Why use the WordPress REST API

Using WP REST API, now you can use your Wordpress deployment as a back-end, that serves data to other web-app or mobile apps, similar to our case.

E.g. You have a News website based on Wordpress. You now want to publish an app on Google and Apple app stores. Going with conventional methods, you will have to create a separate back-end, and transfer the complete existing database to be used in the mobile app. Not to mention that both that databases need to stay in sync as you keep posting new data on your News website.

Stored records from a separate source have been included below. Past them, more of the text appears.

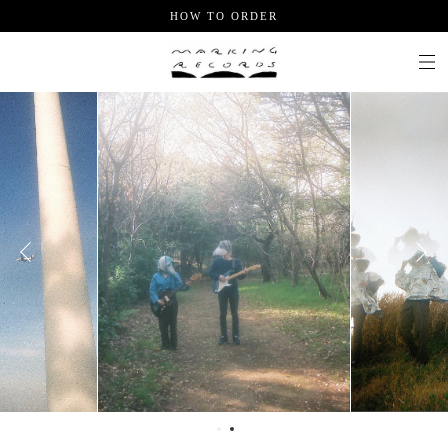
HOW TO ORDER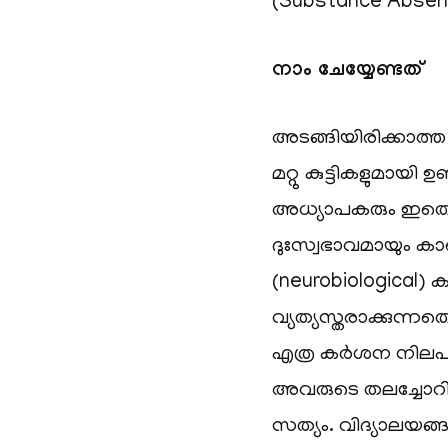
(Substance Absens
നാം ചേയ്യേണ്ടത്
അടങ്ങിയിരിക്കാത്
മറ്റു കുട്ടികളുമായി
അധ്യാപകരും ഇതെ
ദുഃസ്വഭാവമായും കാ
(neurobiological) 
വ്യത്യസ്തരാക്കുന്
എത്ര കർശന നിലപാട് 
അവരുടെ തലച്ചോറിന്
സത്യം. വിദ്യാലയങ്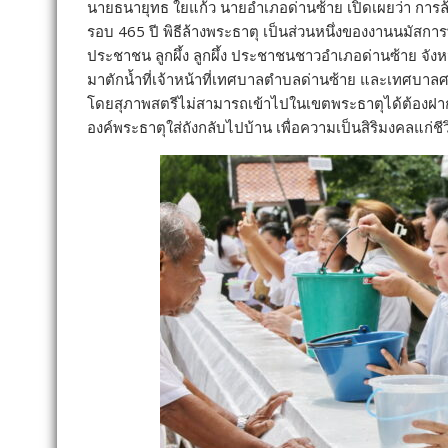
นายธนายุทธ ใยแก้ว นายอำเภอด่านซ้าย เปิดเผยว่า การล้
รอบ 465 ปี พิธีล้างพระธาตุ เป็นส่วนหนึ่งของงานนมัสก
ประชาชน ลูกผึ้ง ลูกผึ้ง ประชาชนชาวอำเภอด่านซ้าย จังหว
มาตักน้ำที่เจ้าหน้าที่เทศบาลตำบลด่านซ้าย และเทศบาลศร
โดยสุภาพสตรีไม่สามารถเข้าไปในเขตพระธาตุได้ต้องฝาก
องค์พระธาตุใส่ถังกลับไปบ้าน เพื่อความเป็นสิริมงคลแก่ช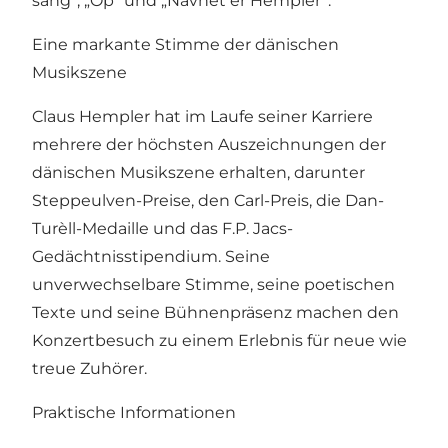
sang“, „Op“ und „Navnet er Hempler“.
Eine markante Stimme der dänischen
Musikszene
Claus Hempler hat im Laufe seiner Karriere
mehrere der höchsten Auszeichnungen der
dänischen Musikszene erhalten, darunter
Steppeulven-Preise, den Carl-Preis, die Dan-
Turèll-Medaille und das F.P. Jacs-
Gedächtnisstipendium. Seine
unverwechselbare Stimme, seine poetischen
Texte und seine Bühnenpräsenz machen den
Konzertbesuch zu einem Erlebnis für neue wie
treue Zuhörer.
Praktische Informationen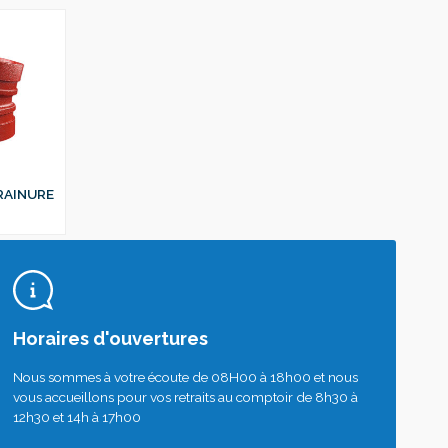
 RAINURE
0
Horaires d'ouvertures
Nous sommes à votre écoute de 08H00 à 18h00 et nous
vous accueillons pour vos retraits au comptoir de 8h30 à
12h30 et 14h à 17h00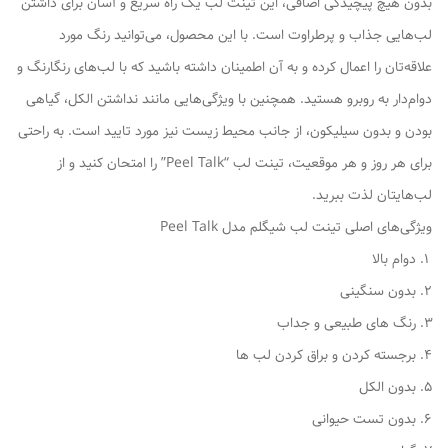
بدون هیچ پیچیدگی اضافی، این تینت لب یک راه سریع و آسان برای داشتن
لب‌هایی جذاب و پرطراوت است. با این محصول، می‌توانید رنگ مورد
علاقه‌تان را اعمال کرده و به آن اطمینان داشته باشید که با لب‌های رنگارنگ و
دوام‌دار به روبرو هستید. همچنین با ویژگی‌هایی مانند نداشتن الکل، گیاهی
بودن و بدون سیلیکون، از جانب محیط زیست نیز مورد تایید است. به راحتی
برای هر روز و هر موقعیت، تینت لب “Peel Talk” را امتحان کنید و از
لب‌هایتان لذت ببرید.
ویژگی‌های اصلی تینت لب شیگلم مدل Peel Talk
دوام بالا
بدون سنگینی
رنگ های طبیعی و جداب
برجسته کردن و براق کردن لب ها
بدون الکل
بدون تست حیوانی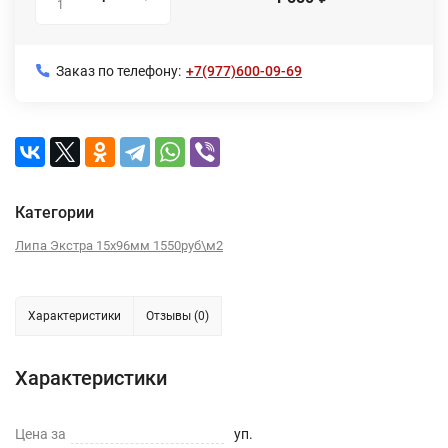
1
Заказ по телефону:
+7(977)600-09-69
Категории
Липа Экстра 15х96мм 1550руб\м2
Характеристики
Отзывы (0)
Характеристики
Цена за
уп.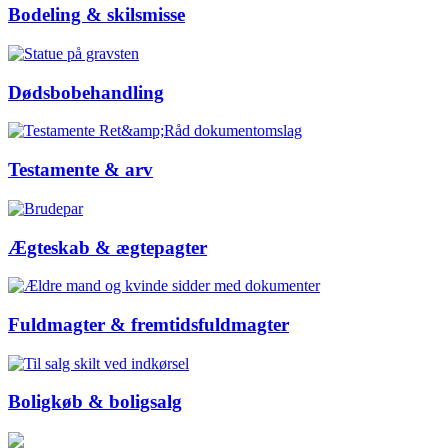
Bodeling & skilsmisse
Dødsbobehandling
Testamente & arv
Ægteskab & ægtepagter
Fuldmagter & fremtidsfuldmagter
Boligkøb & boligsalg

Solution You start using WP REST APIs from your Wordpress installation, and read, write, edit data right from your app, written in any language.

Basics of WP REST API

Wordpress REST APIs use a base URL of the form

http://oursite.com/wp-json/

where oursite.com is replaced by your website name.

GET requests

For simple data fetching requests, you use GET requests. E.g. to fetch all posts from your platform, you use

http://oursite.com/wp-json/wp/v2/posts

This will fetch all posts data in JSON format. GET requests are similar to calling a URL in your browser. The data in response should look something like this

[
    {
        "id": 1,
        "date": "2018-04-24T19:37:02",
        "date_gmt": "2018-04-24T19:37:02",
        "guid": {
            "rendered": "http://wordpress.dev/?p=1"
        },
        "modified": "2018-04-24T21:46:13",
        "modified_gmt": "2018-04-24T21:46:13",
        "slug": "lorem-ipsum-dolor-sit-amet",
        "status": "publish",
        "type": "post",
        "link": "http://wordpress.dev/lorem-ipsum-dolor-sit-amet/",
        "title": {
            "rendered": "Lorem ipsum dolor sit amet, consectetur adipiscing elit."
        },
        "content": {
            "rendered": "

POST requests

To create any data in the platform, you use POST endpoints. In addition to calling an API endpoints, you also need to pass the required (and optional) data in the API request. A POST API call should like following

fetch('http://oursite.com/wp-json/wp/v2/posts',{
    method: "POST",
    headers:{
        'Content-Type': 'application/json',
        'accept': 'application/json',
        'Authorization': 'Bearer '+user.token
    },
    body:JSON.stringify({
        title: 'Lorem ipsum dolor sit amet',
        content: 'Lorem ipsum dolor sit amet, consectetur adipiscing elit.',
        status: 'publish'
    })
}).then(function(response){
    return response.json();
}).then(function(post){
    console.log(post);
});

Response of a created post would be in JSON. Complete schema of creating a post using POST endpoint can be checked here.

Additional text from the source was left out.